_WHAT TO PRODUCE:_ Show only those lines of the entries where the string "para" is found.

_MATERIAL FOR THIS TASK:_
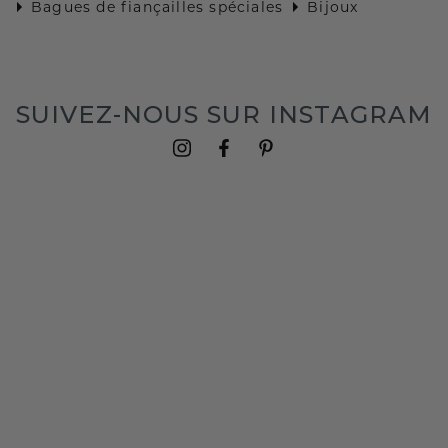
Bagues de fiançailles spéciales
Bijoux
SUIVEZ-NOUS SUR INSTAGRAM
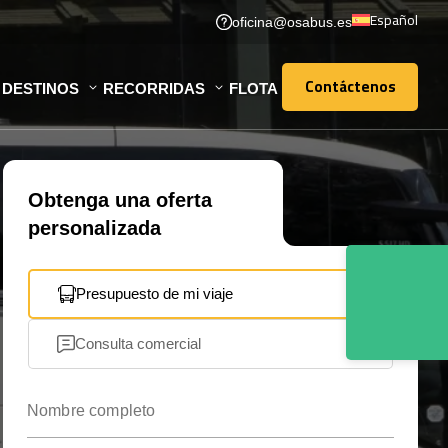
Español
oficina@osabus.es
Contáctenos
DESTINOS
RECORRIDAS
FLOTA
Contáctenos
Obtenga una oferta
personalizada
Presupuesto de mi viaje
Consulta comercial
Nombre completo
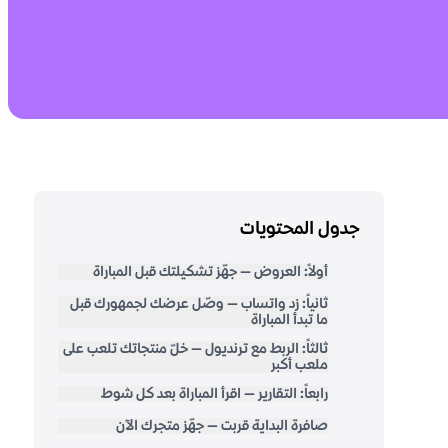
جدول المحتويات
أولاً: العروض — جهّز تشكيلتك قبل المباراة
ثانياً: زد واتساب — وصّل عرضك لجمهورك قبل
ما تبدأ المباراة
ثالثاً: الربط مع ترنديول — خلّ منتجاتك تلعب على
ملعب أكبر
رابعاً: التقارير — اقرأ المباراة بعد كل شوط
صافرة البداية قربت — جهّز متجرك الآن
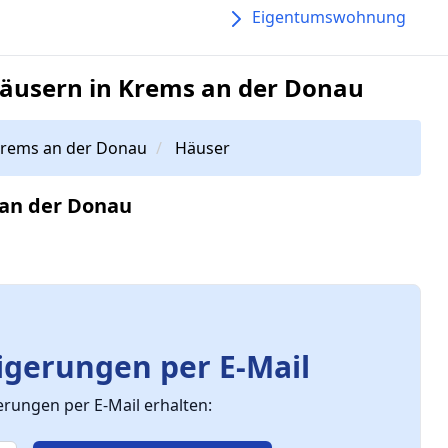
Eigentumswohnung
äusern in Krems an der Donau
rems an der Donau
Häuser
 an der Donau
gerungen per E-Mail
ungen per E-Mail erhalten:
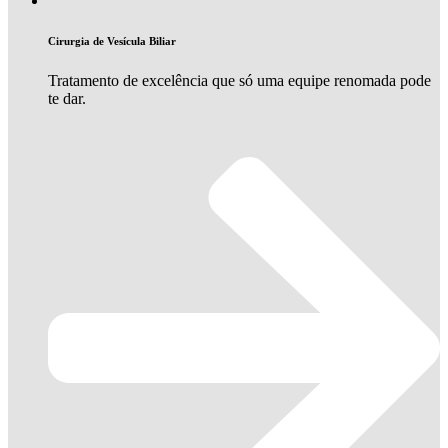
Cirurgia de Vesícula Biliar
Tratamento de excelência que só uma equipe renomada pode
te dar.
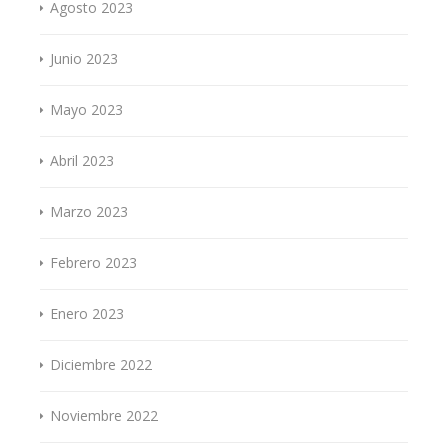
Agosto 2023
Junio 2023
Mayo 2023
Abril 2023
Marzo 2023
Febrero 2023
Enero 2023
Diciembre 2022
Noviembre 2022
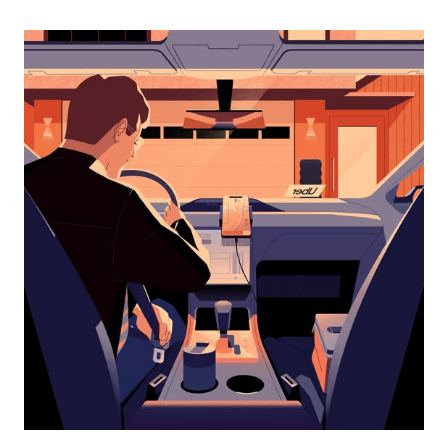
перейти
к
календарю
и
выбрать
дату.
Чтобы
закрыть
календарь,
нажмите
Esc.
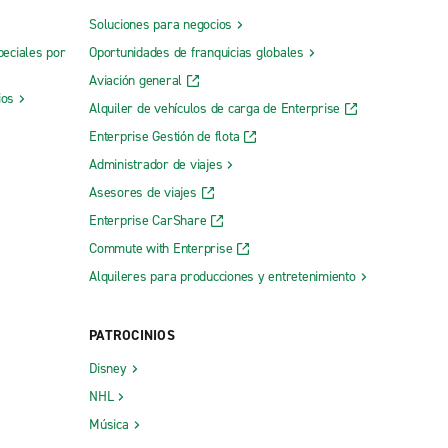
Soluciones para negocios
peciales por
Oportunidades de franquicias globales
Aviación general
ios
Alquiler de vehículos de carga de Enterprise
Enterprise Gestión de flota
Administrador de viajes
Asesores de viajes
Enterprise CarShare
Commute with Enterprise
Alquileres para producciones y entretenimiento
PATROCINIOS
Disney
NHL
Música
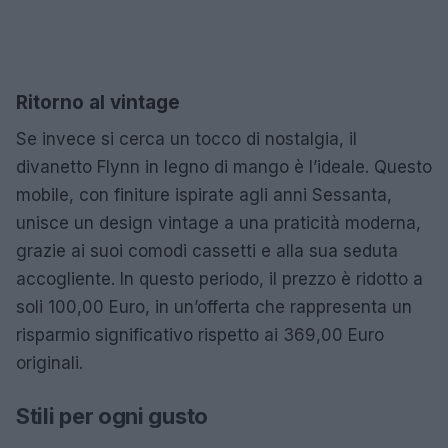
Ritorno al vintage
Se invece si cerca un tocco di nostalgia, il
divanetto Flynn in legno di mango è l’ideale. Questo
mobile, con finiture ispirate agli anni Sessanta,
unisce un design vintage a una praticità moderna,
grazie ai suoi comodi cassetti e alla sua seduta
accogliente. In questo periodo, il prezzo è ridotto a
soli 100,00 Euro, in un’offerta che rappresenta un
risparmio significativo rispetto ai 369,00 Euro
originali.
Stili per ogni gusto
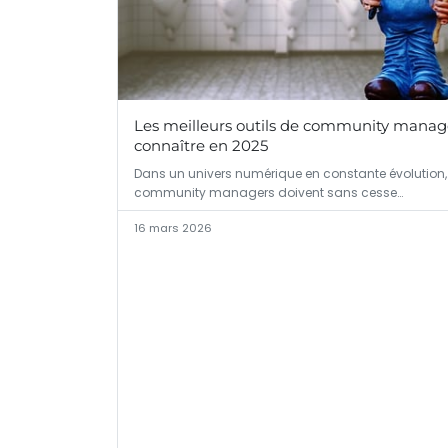
Les meilleurs outils de community manag
connaître en 2025
Dans un univers numérique en constante évolution,
community managers doivent sans cesse…
16 mars 2026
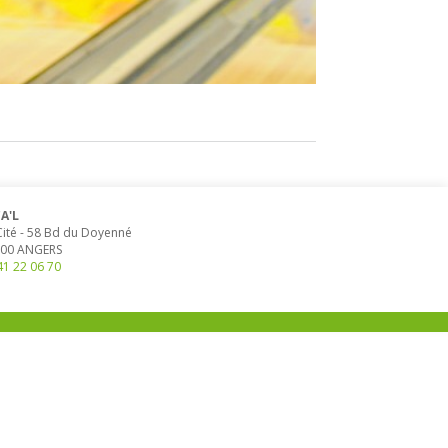
A'L
Cité
-
58 Bd du Doyenné
00
ANGERS
41 22 06 70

_WRITTEN REPLY:_
Soluciones para negocios
Alquileres para producciones y entretenimiento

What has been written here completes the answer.